How to Paint or Draw From a Photo
Whether you’re just learning to draw or have been painting for years, there’s always something new to observe. This is especially true when you’re working with a subject for the first time. A photograph of a person, object, or landscape can be a valuable reference to consult as you work on getting the outline, proportions, framing, and colors just right.
If you’ve never done it before, learning to paint from a photo can seem intimidating. Where should you start? Follow these steps to use a picture as a jumping off point for your next work of art.
1. Make a Photo Grid
Use a ruler to mark horizontal and vertical lines over your reference photo. The idea is to create your own graph over top of the picture, so lines should be spaced equally.

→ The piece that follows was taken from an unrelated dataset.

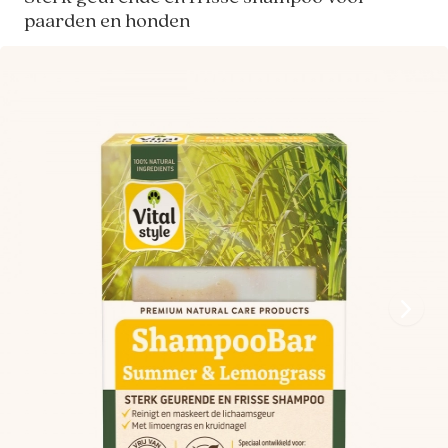
paarden en honden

It’s generally easiest to make 1-inch squares to divide a photo into evenly spaced segments.
2. Make a Drawing Grid
To draw from your photo, you’ll also need a grid lightly sketched onto your drawing paper — or your canvas, if you’re painting. Your artwork is likely to be larger than your reference photo, so you’ll need to count the number of horizontal squares and the number of vertical squares on your photo. Then you’ll need to divide your canvas into the same amount of squares. To do this, divide the total width by the number of horizontal squares, and use that to measure your lines appropriately. Repeat for the vertical, and you should have a grid of larger but proportional squares on your drawing surface.
3. Start at Square One
Square one can actually be any square you like. The important thing is to focus only on what’s inside one square of your photograph at a time. This allows you to concentrate on getting the proportions correct as you begin to draw. For example, if you’re sketching a cello, notice how the curve of the instrument passes through one of the photo’s squares. In the corresponding square on your canvas, draw a line that matches those proportions. Continue through adjacent squares, using the photograph as a reference until you complete your sketch.
4. Be Careful With Color
Once your outline is in place, you’re ready to paint or use pastels, crayons, or colored pencils to add color. Use the grid to help you focus on a small area in a similar manner, but don’t feel like you have to make an exact copy of the texture of the photograph. Experienced artists know that photos often flatten out the color or perception of depth, so you can use your imagination to make your artwork unique. After all, that’s what art is all about!